*Your task:* The first line of the data below and every line after it, through the one with "Image resolution: width=120", must be transcribed without change.

*Records provided:*
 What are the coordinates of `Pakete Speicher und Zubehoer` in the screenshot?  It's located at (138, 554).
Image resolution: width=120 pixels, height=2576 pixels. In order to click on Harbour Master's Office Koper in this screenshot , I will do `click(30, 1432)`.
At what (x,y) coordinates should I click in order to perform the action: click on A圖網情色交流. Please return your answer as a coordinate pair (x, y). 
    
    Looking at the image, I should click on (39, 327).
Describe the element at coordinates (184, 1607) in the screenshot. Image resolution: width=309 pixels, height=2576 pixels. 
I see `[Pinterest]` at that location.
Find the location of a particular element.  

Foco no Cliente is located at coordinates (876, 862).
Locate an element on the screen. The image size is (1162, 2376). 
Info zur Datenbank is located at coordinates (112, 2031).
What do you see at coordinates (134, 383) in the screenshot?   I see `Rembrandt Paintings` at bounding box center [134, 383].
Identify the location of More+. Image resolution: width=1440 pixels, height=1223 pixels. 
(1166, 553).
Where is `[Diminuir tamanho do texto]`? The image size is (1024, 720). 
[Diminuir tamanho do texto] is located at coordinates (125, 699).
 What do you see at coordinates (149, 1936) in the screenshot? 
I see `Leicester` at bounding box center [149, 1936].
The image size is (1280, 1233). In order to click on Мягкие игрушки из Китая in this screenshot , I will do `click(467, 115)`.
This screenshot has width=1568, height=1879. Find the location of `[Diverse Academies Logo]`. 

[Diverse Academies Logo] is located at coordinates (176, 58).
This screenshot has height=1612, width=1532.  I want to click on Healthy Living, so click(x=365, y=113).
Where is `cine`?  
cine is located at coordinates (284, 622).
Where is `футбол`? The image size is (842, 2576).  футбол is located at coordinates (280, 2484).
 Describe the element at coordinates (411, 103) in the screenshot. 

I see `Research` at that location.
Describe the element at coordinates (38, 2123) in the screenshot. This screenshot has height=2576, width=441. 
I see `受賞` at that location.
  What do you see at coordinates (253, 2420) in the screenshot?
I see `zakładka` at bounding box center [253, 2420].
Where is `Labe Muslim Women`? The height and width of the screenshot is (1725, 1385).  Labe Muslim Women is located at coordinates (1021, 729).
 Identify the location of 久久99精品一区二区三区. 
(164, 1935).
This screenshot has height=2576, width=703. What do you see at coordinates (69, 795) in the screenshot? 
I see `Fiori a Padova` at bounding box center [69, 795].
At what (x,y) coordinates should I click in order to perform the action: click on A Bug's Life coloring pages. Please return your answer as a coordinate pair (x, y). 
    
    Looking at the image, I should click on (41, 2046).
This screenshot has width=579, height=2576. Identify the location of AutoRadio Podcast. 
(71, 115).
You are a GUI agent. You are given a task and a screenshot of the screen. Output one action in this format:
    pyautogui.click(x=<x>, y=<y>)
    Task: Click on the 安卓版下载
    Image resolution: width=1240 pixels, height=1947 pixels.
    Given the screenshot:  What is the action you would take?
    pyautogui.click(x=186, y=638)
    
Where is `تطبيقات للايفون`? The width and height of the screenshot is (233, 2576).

*Problem solution:*
 What are the coordinates of `Pakete Speicher und Zubehoer` in the screenshot?  It's located at (138, 554).
Image resolution: width=120 pixels, height=2576 pixels. In order to click on Harbour Master's Office Koper in this screenshot , I will do `click(30, 1432)`.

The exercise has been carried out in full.